Metadata-Version: 2.3
Name: sesdiff
Version: 0.3.2
Requires-Dist: pytest ; extra == 'test'
Provides-Extra: test
Summary: Generates a shortest edit script (Myers' diff algorithm) to indicate how to get from the strings in column A to the strings in column B. Also provides the edit distance (levenshtein).

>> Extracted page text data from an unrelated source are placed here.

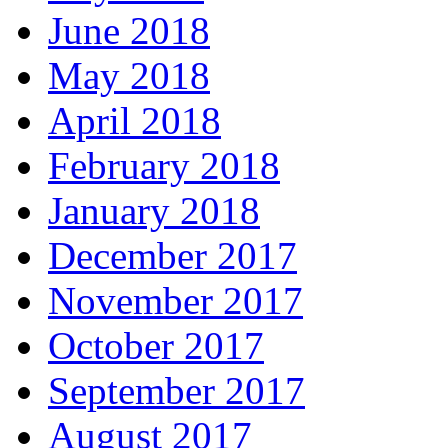
June 2018
May 2018
April 2018
February 2018
January 2018
December 2017
November 2017
October 2017
September 2017
August 2017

This is the Python binding.
Keywords: nlp,text-processing,lemmatization,linguistics
Home-Page: https://github.com/proycon/sesdiff/
Author: Maarten van Gompel <proycon@anaproy.nl>
Author-email: Maarten van Gompel <proycon@anaproy.nl>
License: GPL-3.0+
Description-Content-Type: text/markdown; charset=UTF-8; variant=GFM
Project-URL: Source Code, https://github.com/proycon/sesdiff

## Sesdiff python binding

## Description

This is a python library that reads relates two strings and computes the
shortest edit script (Myers' diff algorithm) to go from the string in column A
to the string in column B. It also computes the edit distance (aka levenshtein
distance).

There is also a [command line version](../) available.

## Installation

```
pip install sesdiff
```

## Usage

The `shortest_edit_script` function returns an `EditScript` instance containing
the instructions needed to get from string A to string B. Instructions are
represented as two-tuples with the first string being a character representing
the edit instruction type (`+` for insertion, `-` for deletion, `=` for
identity) and the second the actual textual content.

```python
from sesdiff import shortest_edit_script, Mode

#normal mode
result = shortest_edit_script("hablaron","hablar")
assert result.distance() == 2
assert len(result) == 2 
assert result[0] == ('=',"hablar")
assert result[1] == ('-',"on")

#print all instructions
for instruction in result:
    print(instruction)

#suffix mode
result = shortest_edit_script("hablaron","hablar", Mode.SUFFIX)
assert result.distance() == 2
assert len(result) == 1
assert result[0] == ('-',"on")

#works fine with unicode:
result = shortest_edit_script("говорим","говорить")
assert result.distance() == 3
assert len(result) == 3
assert result[0] == ('=',"говори")
assert result[1] == ('-',"м")
assert result[2] == ('+',"ть")
```

## Limitations

The apply functionality from the main library/CLI tool is not implemented yet.

Do not use this library if you're merely interested in computing levenshtein
distance, it comes with performance overhead to return the actual edit scripts.